Griffa does not seek to provide answers; instead, he encourages us to ask questions. His canvases, suspended between order and chaos, time and timelessness, remind us that art is not an act of control but an open dialogue with the unknown. Like the golden ratio itself, Griffa’s painting endlessly folds back upon itself, never settling, offering us a present that, perhaps, has no true end.

In Segni primari, Giorgio Griffa began exploring the elemental essence of painting, focusing on the act of mark-making as a universal gesture. This series originated in 1968, a pivotal moment when Griffa decided to strip painting down to its most fundamental components: signs that transcend individuality, embodying the collective memory of humanity.

Each work is composed of simple, repeated marks—vertical, horizontal, or diagonal strokes—left deliberately incomplete on unstretched canvases. The empty spaces between these marks create a rhythm that reflects the continuity of time and the traces of human presence. Griffa described these impersonal signs as belonging to “any hand,” a radical departure from the artist’s traditional role as the unique author of meaning.

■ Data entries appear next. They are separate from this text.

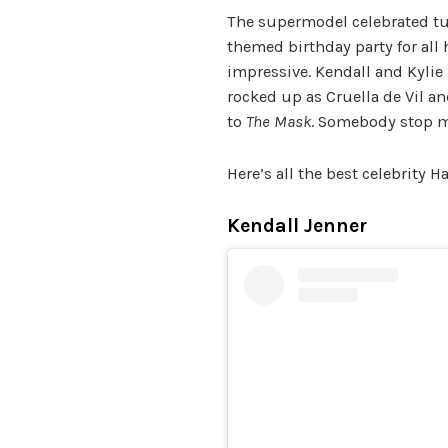
The supermodel celebrated tu
themed birthday party for al
impressive. Kendall and Kylie
rocked up as Cruella de Vil an
to
The Mask
. Somebody stop m
Here’s all the best celebrity 
Kendall Jenner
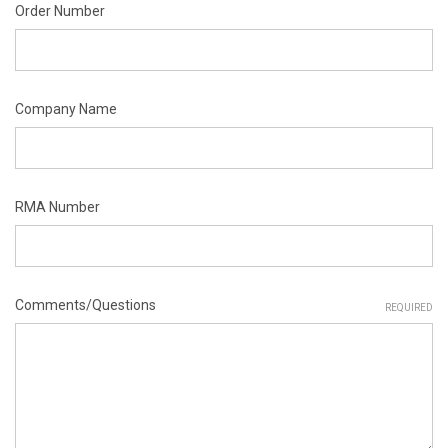
Order Number
Company Name
RMA Number
Comments/Questions
REQUIRED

The use of unstretched canvases further reinforces this egalitarian ethos. Griffa’s decision to leave folds and creases intact transforms the canvas into more than a mere support; it becomes an integral part of the artwork, carrying its memory of being stored, handled, and unfolded. These subtle details invite the viewer to engage not only with the painted marks but also with the materiality and history of the canvas itself.

Segni primari celebrates the delicate balance between the known and the unknown, the visible and the hidden. Each sign is a narrative in itself, embodying the ancient relationship between humanity and the act of creation. At the same time, the unfinished quality of these works resists closure, leaving space for interpretation and inviting the viewer into an ongoing dialogue with the painting.

Griffa’s minimalist yet profound approach resonates with the timeless rhythm of human experience, making Segni primari a cornerstone of his practice and a touchstone for understanding his broader artistic vision.

Disordine marks the thirteenth cycle in Giorgio Griffa’s practice, a profound exploration of disorder as an essential principle of existence and creation. In this series, the artist examines the transition from order to its inevitable transformation, embracing entropy as a generative force.

Griffa approaches disorder not as a lack of structure but as the engine of new equilibria: a cyclical process where order gives rise to disorder, and disorder, in turn, generates new forms of order. It is a homage to the boundless, undefined energy that shapes our universe, where space and time are not preconditions but consequences of its motion.

The works in Disordine are labeled with progressive combinations of letters, much like license plates. The cycle begins with Disorder AA, Disorder AB, and so forth. Should the series reach ZZ, it will continue with three letters, starting from AAA. With Disordine, Griffa captures the essence of a cosmic intelligence in perpetual evolution, where every act of disorder becomes the origin of a new representation of the world.